Friday, August 18, 2017

Implementing Hydrogen - the Last Hurdle

One by one, over the past 50 years, we have faced and overcome the many tough challenges facing the widespread implementation of hydrogen as a fuel for transportation.

Having been privileged to be on the ground floor of this amazing hydrogen energy evolution, I feel I have been able to impact some important milestones in bringing hydrogen fuel to everyday people everywhere. Beginning with proving the concept that passenger cars could run on hydrogen, we’ve taken on and solved seemingly insurmountable  obstacles — safe hydrogen storage (metal hydride technology), a ready fuel supply (various reformation processes),  acceptable operating costs (the high-efficiency fuel cell) — and now, the last frontier, distribution.

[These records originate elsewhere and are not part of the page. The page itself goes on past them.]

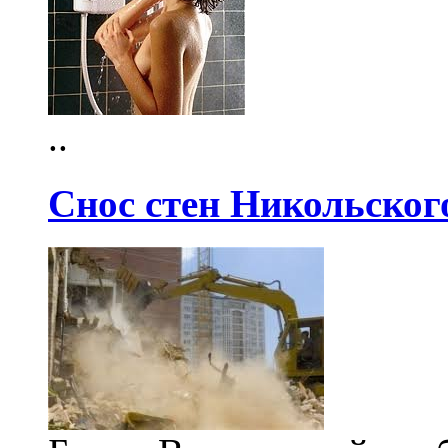
..
Снос стен Никольског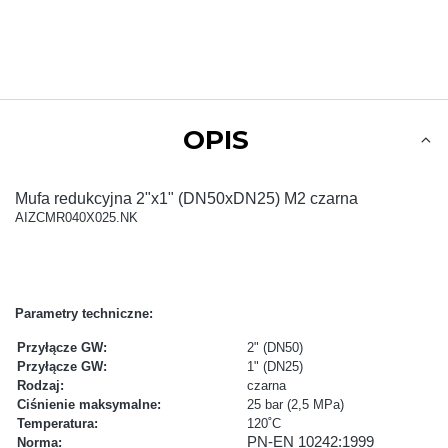
OPIS
Mufa redukcyjna 2"x1" (DN50xDN25) M2 czarna
AIZCMR040X025.NK
Parametry techniczne:
Przyłącze GW:
2" (DN50)
Przyłącze GW:
1" (DN25)
Rodzaj:
czarna
Ciśnienie maksymalne:
25 bar (2,5 MPa)
Temperatura:
120˚C
PN-EN 10242:1999
Norma: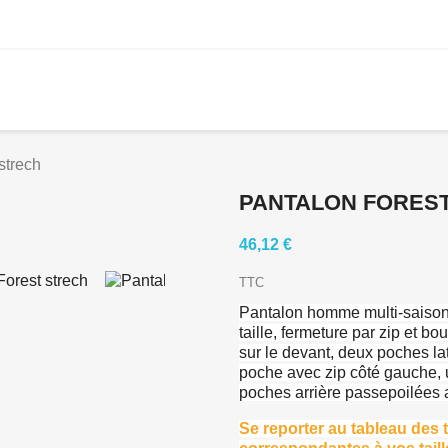
strech
PANTALON FORES
46,12 €
TTC
Pantalon homme multi-saison 
taille, fermeture par zip et 
sur le devant, deux poches la
poche avec zip côté gauche, 
poches arrière passepoilées 
Se reporter au tableau des tai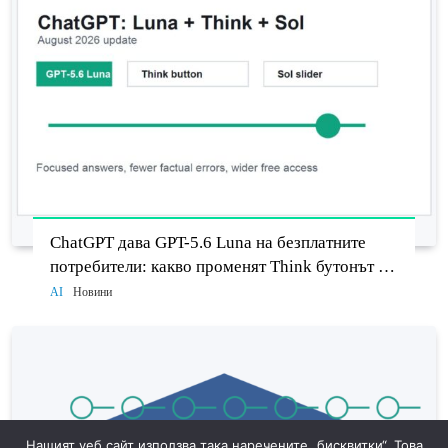
ChatGPT дава GPT-5.6 Luna на безплатните
потребители: какво променят Think бутонът и
новият Sol
AI
Новини
Нашият уеб сайт използва така наречените „бисквитки“. Това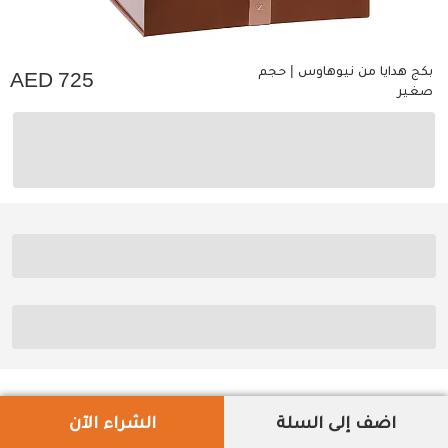
بكج هدايا من نيوهاوس | حجم
725
صغير
اضف إلى السلة
الشراء الآن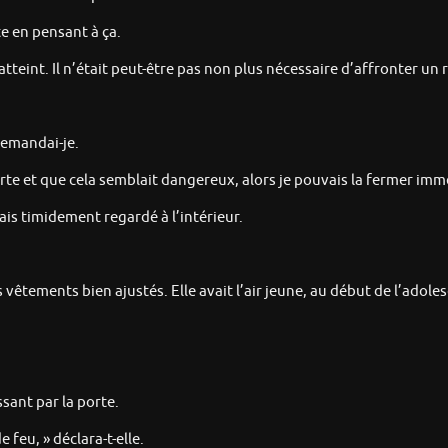
te en pensant à ça.
tteint. Il n’était peut-être pas non plus nécessaire d’affronter un r
 demandai-je.
 porte et que cela semblait dangereux, alors je pouvais la fermer i
ais timidement regardé à l’intérieur.
 des vêtements bien ajustés. Elle avait l’air jeune, au début de l’adole
sant par la porte.
 feu, » déclara-t-elle.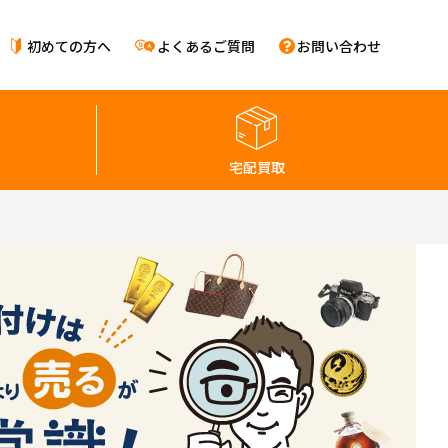
初めての方へ
よくあるご質問
お問い合わせ
宅配買取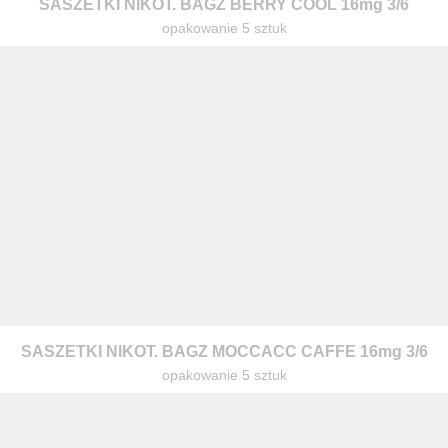
SASZETKI NIKOT. BAGZ BERRY COOL 16mg 3/6
opakowanie 5 sztuk
SASZETKI NIKOT. BAGZ MOCCACC CAFFE 16mg 3/6
opakowanie 5 sztuk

My favorite solution for distributing hydrogen at this point, and one that I am seriously looking at putting into commercialization, actually solves two problems — where do we get the hydrogen,  and how do we create an infrastructure to deliver it. 

What if we were to produce the hydrogen right there at the fueling station where we will be refueling the cars? We have the capability of making hydrogen out of water and any source of energy; we can use solar (although it is expensive); we can use wind; but we can also use hydrocarbon fuels. For example, we can use water and gasoline to make hydrogen, and we can do so at very high efficiency so that we end up with about as much hydrogen energy as we had gasoline energy.  

We can make a machine that could be installed behind a gasoline refueling station that would draw gasoline out of the station's underground fuel storage tanks similar to how a gasoline pump draws gasoline out of that tank to fuel cars. This machine would have a reaction system that would react gasoline with water, give off some CO2,  and produce hydrogen to refuel cars. 

All of a sudden all of our existing gas stations could also be producing hydrogen. We could do it practically overnight. This is a project I am very interested in.

Now, since the energy is coming from the gasoline, some may wonder what good have we done. We are still using gasoline. We are still giving off CO2. As it turns out, there is a big advantage to this approach, and it comes because of the efficiency we gain by using a hydrogen fuel cell. With our modern fuel cell technology, we can refuel a car’s 20-gallon gasoline tank with 10 gallons of hydrogen and go the same distance. The net effect is that the cost of the fuel would be cut in half. 

The same is true for CO2 emissions. If we put gasoline in an engine, the byproduct is CO2. When we make hydrogen from gasoline, the byproduct is CO2 in the same amount, but with the gallon of gasoline we converted to hydrogen, we are able to get 2-gallon's worth of driving. The net effect is, we've cut the CO2 emission in half, and that's going to have a significant impact on CO2 being released into the atmosphere.

At first we will make the hydrogen from gasoline, from natural gas, and even from coal. But as we get smarter, we'll make it from solar, from wind, and someday, I believe, from nuclear fusion.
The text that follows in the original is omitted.